Jordan Bardella, la tête de liste du Rassemblement national pour les élections européennes, a estimé lundi sur France 2 qu'"une déstabilisation de l'Algérie pourrait entraîner une déferlante migratoire sans précédent sur l'Europe". Qu'en est-il réellement ?

On comprend cette inquiétude, que moi-même je ressens en France. Mais elle n'existe que chez les personnes qui ne connaissent pas l'Algérie. C’est une vision simpliste des choses. L’Algérie est un pays très stable. Premièrement sur le plan structurel, le pays a des institutions solides, comme l’armée et l’administration, malgré la corruption. Deuxièmement, il y a aussi l’expérience, l’histoire du pays. Aujourd’hui, aucun des deux partis, c’est-à-dire la population et le régime, ne souhaite aller dans une confrontation violente. On ressent une prudence qui émane des deux camps.
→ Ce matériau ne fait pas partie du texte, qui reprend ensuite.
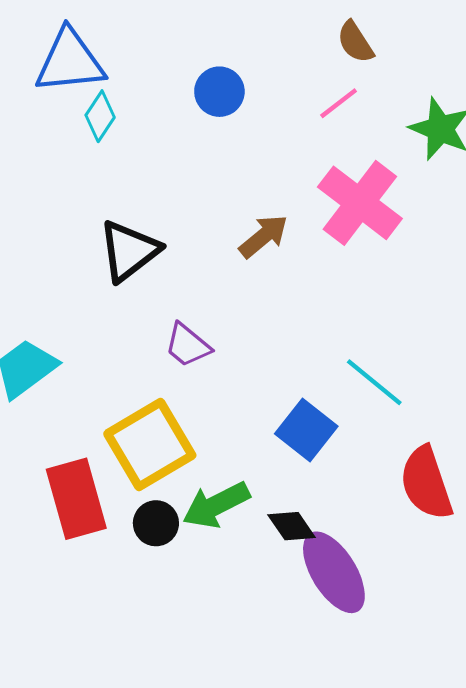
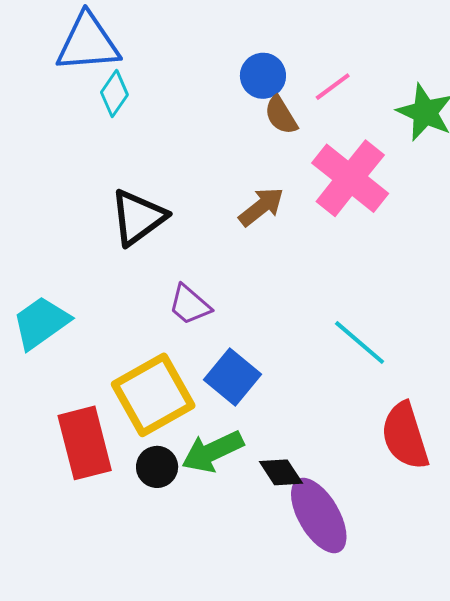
brown semicircle: (355, 42) -> (281, 115), moved
blue circle: (219, 92) -> (263, 76), moved
blue square: (306, 430) -> (233, 377), moved

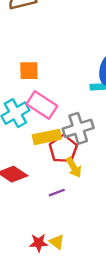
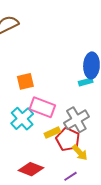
yellow rectangle: (47, 137) -> (52, 133), size x0.7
Alors même s’il y a une dégradation de la situation, et même si on suit le scénario le plus pessimiste, avec des émeutes par exemple, l’armée algérienne se chargera rapidement de sécuriser le territoire. On peut s’imaginer que quelques groupes tentent de passer les frontières, notamment pour se rendre en France, mais ça restera très limité. Même dans le pire des cas, on ne sera certainement pas témoin d’une crise migratoire.